Sophie Gagnard a 36 ans. Historienne de formation, elle est aujourd’hui conférencière au Mémorial de la Shoah. Deux conférences par jour, tous les jours. Le Mémorial, au départ, c’était un job à temps partiel, le temps de finir sa thèse sur les Italiens en France pendant la Seconde Guerre mondiale. « Tous les jours, je cherche à comprendre. Comprendre pour rationaliser. Le sujet me laisse encore sidérée. Quand on entre ici, ça devient un engagement, une mission. Il y a de plus en plus de demandes, les enjeux de la Shoah ne se sont pas arrêtés en 1945. » C’était il y a six ans. Le job est devenu un emploi à plein temps, et la thèse attend toujours.
La visite commence devant le Mur des noms. Sur de la pierre de Jérusalem, les noms des 76 000 Juifs et Juives déporté·es de France sont gravés. Seul·es 4 000 ont survécu.

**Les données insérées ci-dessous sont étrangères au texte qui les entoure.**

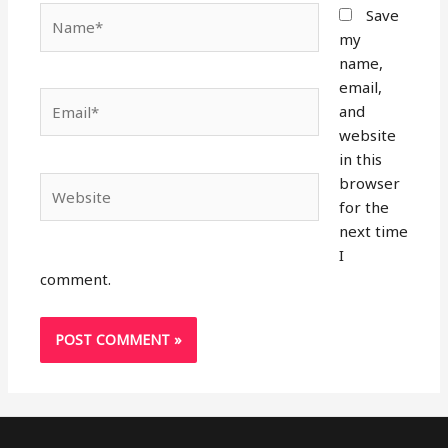
Name*
Save
my
name,
email,
Email*
and
website
in this
browser
Website
for the
next time
I
comment.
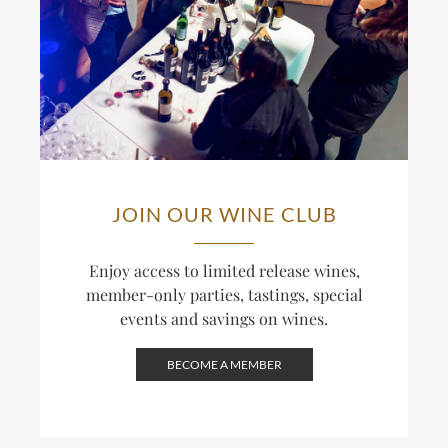
JOIN OUR WINE CLUB
Enjoy access to limited release wines,
member-only parties, tastings, special
events and savings on wines.
BECOME A MEMBER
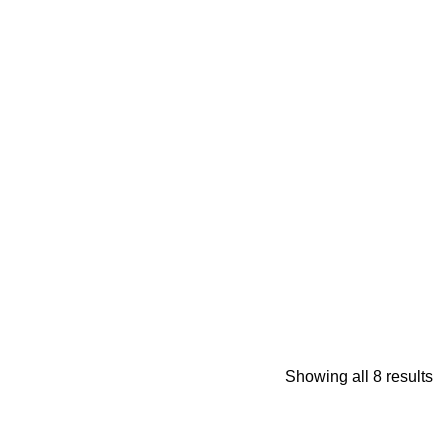
Showing all 8 results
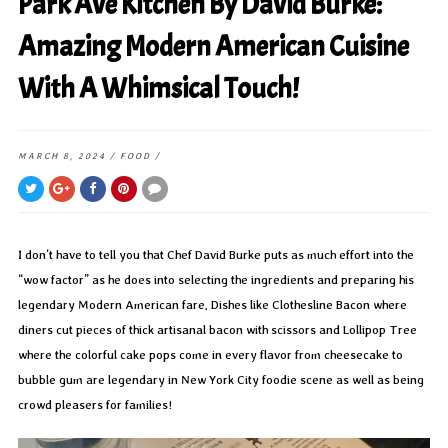
Park Ave Kitchen By David Burke:
Amazing Modern American Cuisine
With A Whimsical Touch!
MARCH 8, 2024
/
FOOD
/
I don’t have to tell you that Chef David Burke puts as much effort into the
“wow factor” as he does into selecting the ingredients and preparing his
legendary Modern American fare. Dishes like Clothesline Bacon where
diners cut pieces of thick artisanal bacon with scissors and Lollipop Tree
where the colorful cake pops come in every flavor from cheesecake to
bubble gum are legendary in New York City foodie scene as well as being
crowd pleasers for families!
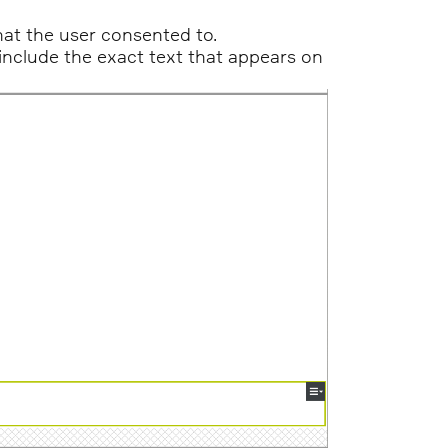
at the user consented to.
o include the exact text that appears on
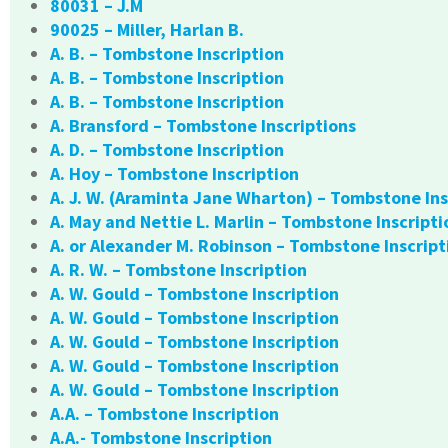
80031 – J.M
90025 – Miller, Harlan B.
A. B. – Tombstone Inscription
A. B. – Tombstone Inscription
A. B. – Tombstone Inscription
A. Bransford – Tombstone Inscriptions
A. D. – Tombstone Inscription
A. Hoy – Tombstone Inscription
A. J. W. (Araminta Jane Wharton) – Tombstone Ins
A. May and Nettie L. Marlin – Tombstone Inscripti
A. or Alexander M. Robinson – Tombstone Inscript
A. R. W. – Tombstone Inscription
A. W. Gould – Tombstone Inscription
A. W. Gould – Tombstone Inscription
A. W. Gould – Tombstone Inscription
A. W. Gould – Tombstone Inscription
A. W. Gould – Tombstone Inscription
A.A. – Tombstone Inscription
A.A.- Tombstone Inscription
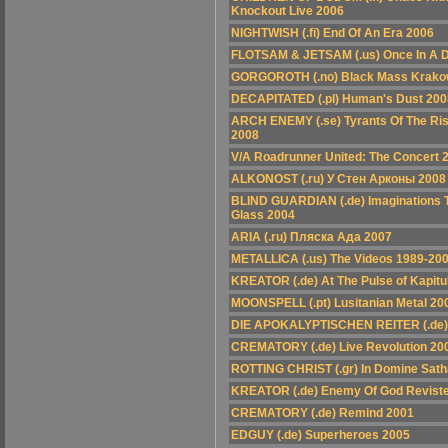
Knockout Live 2006
NIGHTWISH (.fi) End Of An Era 2006
FLOTSAM & JETSAM (.us) Once In A 
GORGOROTH (.no) Black Mass Krako
DECAPITATED (.pl) Human's Dust 200
ARCH ENEMY (.se) Tyrants Of The Risi
2008
V/A Roadrunner United: The Concert 
ALKONOST (.ru) У Стен Арконы 2008
BLIND GUARDIAN (.de) Imaginations 
Glass 2004
ARIA (.ru) Пляcка Ада 2007
METALLICA (.us) The Videos 1989-20
KREATOR (.de) At The Pulse of Kapitu
MOONSPELL (.pt) Lusitanian Metal 20
DIE APOKALYPTISCHEN REITER (.de)
CREMATORY (.de) Live Revolution 20
ROTTING CHRIST (.gr) In Domine Sat
KREATOR (.de) Enemy Of God Revist
CREMATORY (.de) Remind 2001
EDGUY (.de) Superheroes 2005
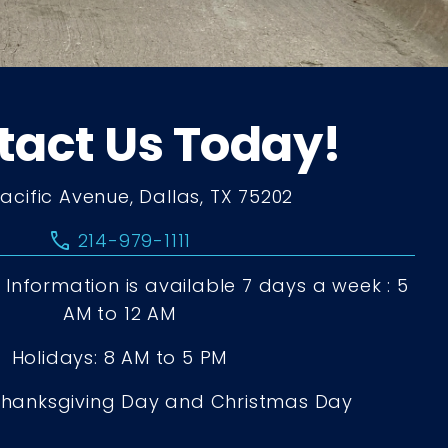
tact Us Today!
Pacific Avenue, Dallas, TX 75202
call
214-979-1111
Information is available 7 days a week : 5
AM to 12 AM
Holidays: 8 AM to 5 PM
Thanksgiving Day and Christmas Day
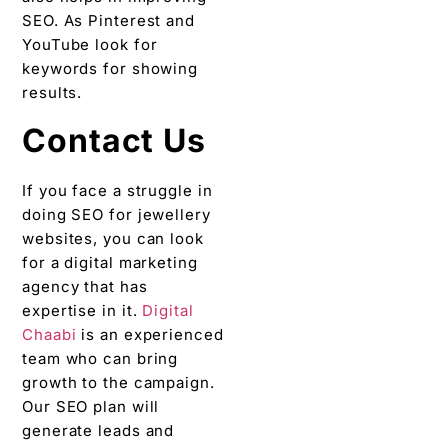
SEO. As Pinterest and
YouTube look for
keywords for showing
results.
Contact Us
If you face a struggle in
doing SEO for jewellery
websites, you can look
for a digital marketing
agency that has
expertise in it.
Digital
Chaabi
is an experienced
team who can bring
growth to the campaign.
Our SEO plan will
generate leads and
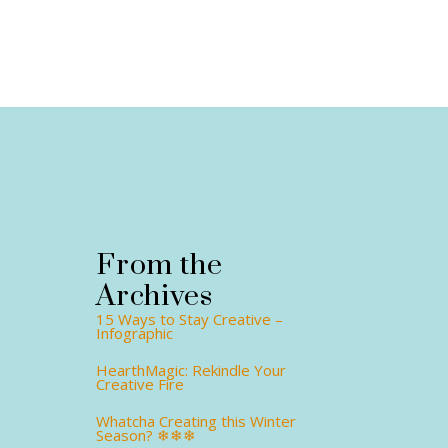
From the
Archives
15 Ways to Stay Creative –
Infographic
HearthMagic: Rekindle Your
Creative Fire
Whatcha Creating this Winter
Season? ❄❄❄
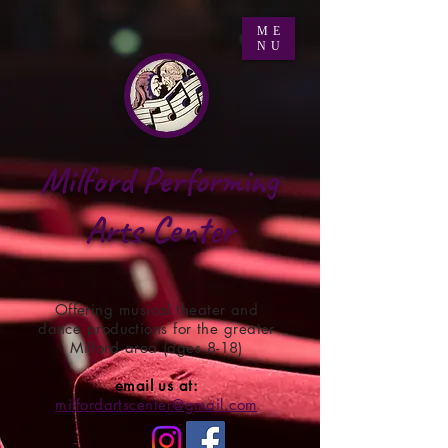
ME
NU
Milford Performing
Arts Center
Offering musical theater and
dance productions for the greater
Milford area (ages 8-18)
email us at:
milfordartscenter@gmail.com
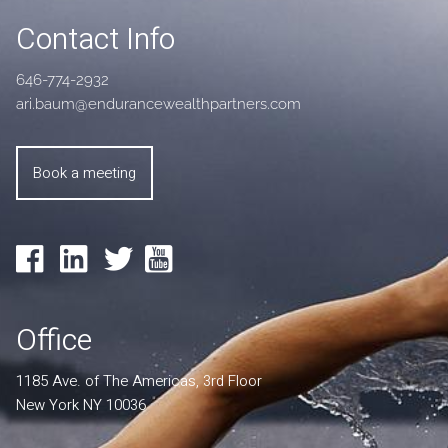
Contact Info
646-774-2932
ari.baum@endurancewealthpartners.com
Book a meeting
Office
1185 Ave. of The Americas, 3rd Floor
New York NY 10036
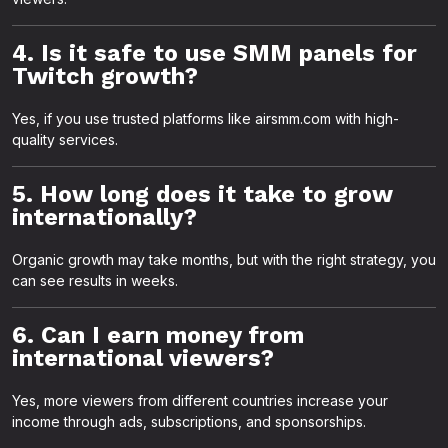
4. Is it safe to use SMM panels for
Twitch growth?
Yes, if you use trusted platforms like airsmm.com with high-
quality services.
5. How long does it take to grow
internationally?
Organic growth may take months, but with the right strategy, you
can see results in weeks.
6. Can I earn money from
international viewers?
Yes, more viewers from different countries increase your
income through ads, subscriptions, and sponsorships.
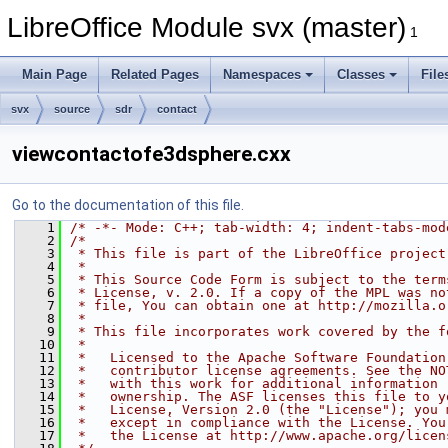
LibreOffice Module svx (master)
1
Main Page
Related Pages
Namespaces
Classes
File
svx
source
sdr
contact
viewcontactofe3dsphere.cxx
Go to the documentation of this file.
    1
/* -*- Mode: C++; tab-width: 4; indent-tabs-mod
    2
/*
    3
 * This file is part of the LibreOffice project
    4
 *
    5
 * This Source Code Form is subject to the term
    6
 * License, v. 2.0. If a copy of the MPL was no
    7
 * file, You can obtain one at http://mozilla.o
    8
 *
    9
 * This file incorporates work covered by the f
   10
 *
   11
 *   Licensed to the Apache Software Foundation
   12
 *   contributor license agreements. See the NO
   13
 *   with this work for additional information 
   14
 *   ownership. The ASF licenses this file to y
   15
 *   License, Version 2.0 (the "License"); you 
   16
 *   except in compliance with the License. You
   17
 *   the License at http://www.apache.org/licen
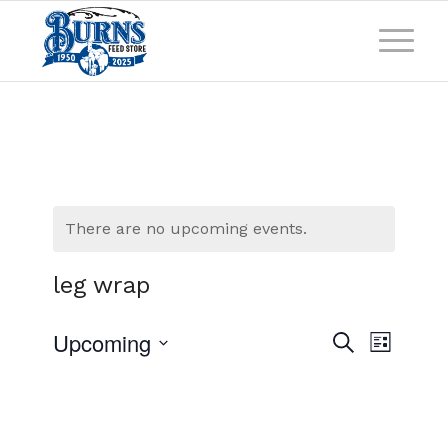
There are no upcoming events.
leg wrap
Events
Event
Upcoming
Search
List
Views
Search
Select
Naviga
and
date.
Views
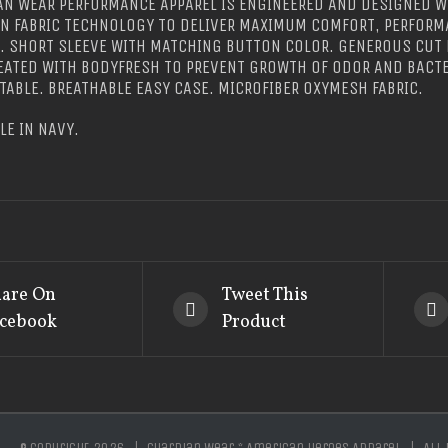
N WEAR PERFORMANCE APPAREL IS ENGINEERED AND DESIGNED W
IN FABRIC TECHNOLOGY TO DELIVER MAXIMUM COMFORT, PERFORM
E. SHORT SLEEVE WITH MATCHING BUTTON COLOR. GENEROUS CU
REATED WITH BODYFRESH TO PREVENT GROWTH OF ODOR AND BACTE
ABLE. BREATHABLE EASY CASE. MICROFIBER OXYMESH FABRIC.
LE IN NAVY.
are On
Tweet This
cebook
Product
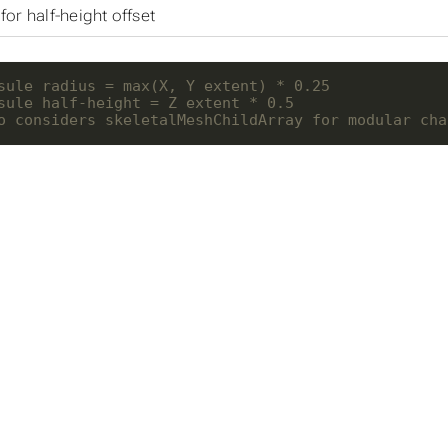
for half-height offset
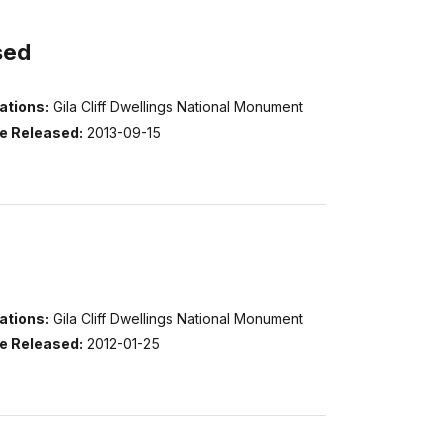
sed
ations:
Gila Cliff Dwellings National Monument
e Released:
2013-09-15
ations:
Gila Cliff Dwellings National Monument
e Released:
2012-01-25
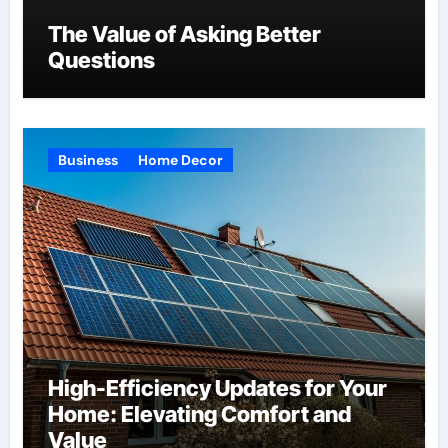
The Value of Asking Better
Questions
Business
Home Decor
High-Efficiency Updates for Your
Home: Elevating Comfort and
Value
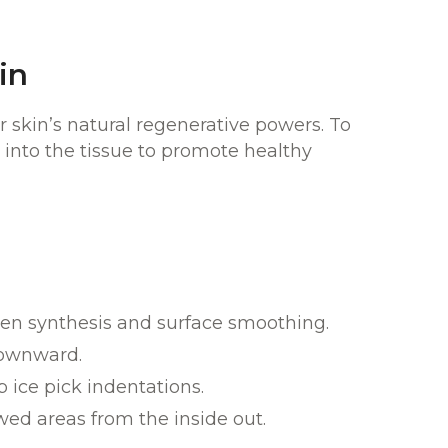
in
 skin’s natural regenerative powers. To
 into the tissue to promote healthy
agen synthesis and surface smoothing.
downward.
 ice pick indentations.
wed areas from the inside out.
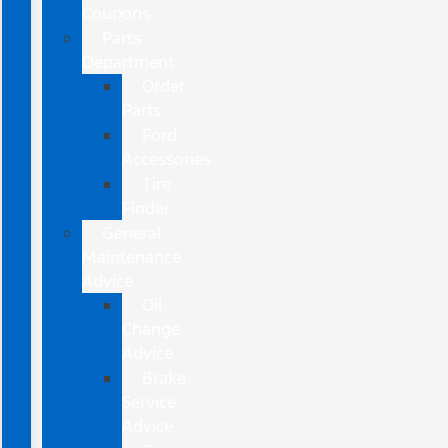
Coupons
Parts
Department
Order
Parts
Ford
Accessories
Tire
Finder
General
Maintenance
Advice
Oil
Change
Advice
Brake
Service
Advice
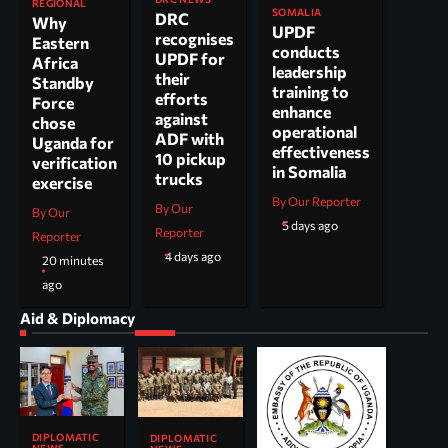
REGIONAL
SOMALIA
DRC
Why
UPDF
recognises
Eastern
conducts
UPDF for
Africa
leadership
their
Standby
training to
efforts
Force
enhance
against
chose
operational
ADF with
Uganda for
effectiveness
10 pickup
verification
in Somalia
trucks
exercise
By Our Reporter
By Our
By Our
5 days ago
Reporter
Reporter
4 days ago
20 minutes
ago
Aid & Diplomacy
DIPLOMATIC
DIPLOMATIC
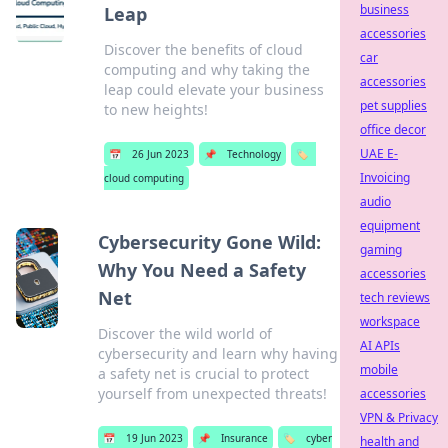
business
Leap
accessories
Discover the benefits of cloud
car
computing and why taking the
accessories
leap could elevate your business
pet supplies
to new heights!
office decor
UAE E-
📅
26 Jun 2023
📌
Technology
🏷️
Invoicing
cloud computing
audio
equipment
Cybersecurity Gone Wild:
gaming
Why You Need a Safety
accessories
Net
tech reviews
workspace
Discover the wild world of
AI APIs
cybersecurity and learn why having
mobile
a safety net is crucial to protect
yourself from unexpected threats!
accessories
VPN & Privacy
📅
19 Jun 2023
📌
Insurance
🏷️
cyber
health and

« Vous avez une idée du nombre de Juifs assassinés pendant la Seconde Guerre mondiale ?
– Des milliards ?
– Six millions. Il faudrait un lieu 80 fois plus grand pour écrire tous leurs noms. »

« On s’adapte à chaque public. C’est tous les jours une rencontre. Je dois m’adapter en fonction de l’âge, du niveau de la classe, de la demande du prof. Il faut savoir improviser. J’essaie d’ajuster mon discours à des repères qu’ils connaissent. Là, je reçois des élèves marseillais. Je vais leur parler du camp des Milles, à côté de Marseille. Je suis allée chercher des documents sur un déporté marseillais pour illustrer mon propos. »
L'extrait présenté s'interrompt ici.